[Extracted records]
☆ ☆ ☆ ☆ ☆
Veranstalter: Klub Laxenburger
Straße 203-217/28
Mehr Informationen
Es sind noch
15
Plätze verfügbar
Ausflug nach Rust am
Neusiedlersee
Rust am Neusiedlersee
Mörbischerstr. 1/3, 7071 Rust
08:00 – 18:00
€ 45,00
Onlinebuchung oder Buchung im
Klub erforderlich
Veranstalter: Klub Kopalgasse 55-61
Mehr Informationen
☆ ☆ ☆ ☆ ☆
= ASSIGNED TASK =
Filter the records for the word "Veranstalter" and show every line that has it.

= YOUR RESPONSE =
Veranstalter: Klub Laxenburger
Veranstalter: Klub Kopalgasse 55-61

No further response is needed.